To do:
Hunt through the lines below for the string "questions" and copy each one that has it.

============

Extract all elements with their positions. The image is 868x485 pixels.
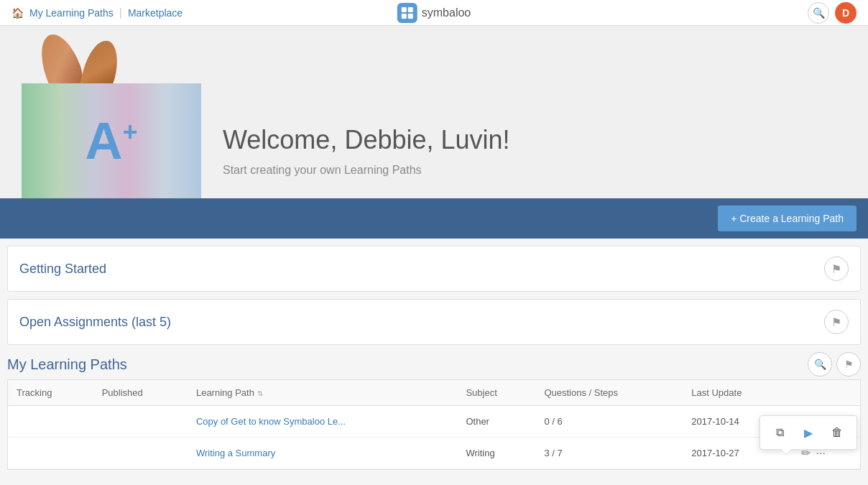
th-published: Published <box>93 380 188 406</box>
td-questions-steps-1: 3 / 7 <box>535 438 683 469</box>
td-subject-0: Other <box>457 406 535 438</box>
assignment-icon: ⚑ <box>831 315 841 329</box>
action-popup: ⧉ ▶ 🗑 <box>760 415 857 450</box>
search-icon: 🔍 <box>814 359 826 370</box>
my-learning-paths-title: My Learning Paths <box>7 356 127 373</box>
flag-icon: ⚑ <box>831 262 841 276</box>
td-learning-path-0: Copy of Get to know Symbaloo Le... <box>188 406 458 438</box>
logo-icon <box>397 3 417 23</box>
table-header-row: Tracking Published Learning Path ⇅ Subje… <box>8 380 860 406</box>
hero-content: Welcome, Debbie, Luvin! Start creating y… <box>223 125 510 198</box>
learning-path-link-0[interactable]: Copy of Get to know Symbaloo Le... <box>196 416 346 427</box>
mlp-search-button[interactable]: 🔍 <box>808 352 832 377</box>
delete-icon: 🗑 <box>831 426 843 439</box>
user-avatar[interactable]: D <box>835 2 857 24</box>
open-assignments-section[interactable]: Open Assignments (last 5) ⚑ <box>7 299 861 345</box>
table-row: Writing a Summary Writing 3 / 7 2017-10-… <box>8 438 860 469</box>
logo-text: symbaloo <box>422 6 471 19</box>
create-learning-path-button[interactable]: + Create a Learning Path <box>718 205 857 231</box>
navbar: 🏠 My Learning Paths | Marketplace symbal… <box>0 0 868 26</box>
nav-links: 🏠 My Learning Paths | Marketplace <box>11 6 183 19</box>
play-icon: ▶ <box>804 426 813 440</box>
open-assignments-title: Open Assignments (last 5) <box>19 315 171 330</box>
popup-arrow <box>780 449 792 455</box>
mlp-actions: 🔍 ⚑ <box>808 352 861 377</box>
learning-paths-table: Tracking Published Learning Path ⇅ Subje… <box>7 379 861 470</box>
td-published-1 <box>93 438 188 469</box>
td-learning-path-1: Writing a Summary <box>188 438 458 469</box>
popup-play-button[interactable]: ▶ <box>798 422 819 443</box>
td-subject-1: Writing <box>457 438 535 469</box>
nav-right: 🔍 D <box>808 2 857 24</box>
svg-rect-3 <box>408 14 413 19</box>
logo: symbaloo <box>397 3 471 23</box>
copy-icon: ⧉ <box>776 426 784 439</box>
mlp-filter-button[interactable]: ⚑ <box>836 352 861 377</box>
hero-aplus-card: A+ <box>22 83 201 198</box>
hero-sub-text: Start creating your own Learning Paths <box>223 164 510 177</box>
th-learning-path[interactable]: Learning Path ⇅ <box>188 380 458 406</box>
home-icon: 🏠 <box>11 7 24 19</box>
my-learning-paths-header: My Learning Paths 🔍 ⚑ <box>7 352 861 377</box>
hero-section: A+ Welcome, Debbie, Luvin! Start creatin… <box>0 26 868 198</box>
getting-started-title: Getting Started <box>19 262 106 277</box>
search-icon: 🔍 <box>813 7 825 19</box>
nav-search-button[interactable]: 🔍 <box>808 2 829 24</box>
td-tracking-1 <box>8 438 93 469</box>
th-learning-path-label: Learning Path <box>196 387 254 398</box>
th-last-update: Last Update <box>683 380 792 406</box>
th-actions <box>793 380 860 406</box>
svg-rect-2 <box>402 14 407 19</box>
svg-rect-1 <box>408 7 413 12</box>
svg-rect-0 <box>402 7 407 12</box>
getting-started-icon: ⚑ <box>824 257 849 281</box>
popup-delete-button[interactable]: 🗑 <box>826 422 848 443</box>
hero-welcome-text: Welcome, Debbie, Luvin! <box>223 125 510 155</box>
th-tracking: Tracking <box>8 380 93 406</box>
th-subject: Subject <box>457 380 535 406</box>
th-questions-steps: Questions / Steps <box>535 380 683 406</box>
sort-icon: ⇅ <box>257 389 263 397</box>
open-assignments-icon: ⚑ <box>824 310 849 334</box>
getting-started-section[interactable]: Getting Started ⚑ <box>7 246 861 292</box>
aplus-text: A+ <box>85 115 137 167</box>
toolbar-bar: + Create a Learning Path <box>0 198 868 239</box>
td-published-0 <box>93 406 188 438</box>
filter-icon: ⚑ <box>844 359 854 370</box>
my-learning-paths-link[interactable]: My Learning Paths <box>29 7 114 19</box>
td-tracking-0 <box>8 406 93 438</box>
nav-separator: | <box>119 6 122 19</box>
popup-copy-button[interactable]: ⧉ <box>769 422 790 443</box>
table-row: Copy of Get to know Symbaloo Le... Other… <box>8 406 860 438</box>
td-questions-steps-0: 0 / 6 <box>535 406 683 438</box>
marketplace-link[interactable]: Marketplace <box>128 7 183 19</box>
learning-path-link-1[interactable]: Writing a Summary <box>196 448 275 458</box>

============

Response below:
td-questions-steps-1: 3 / 7 <box>535 438 683 469</box>
th-questions-steps: Questions / Steps <box>535 380 683 406</box>
td-questions-steps-0: 0 / 6 <box>535 406 683 438</box>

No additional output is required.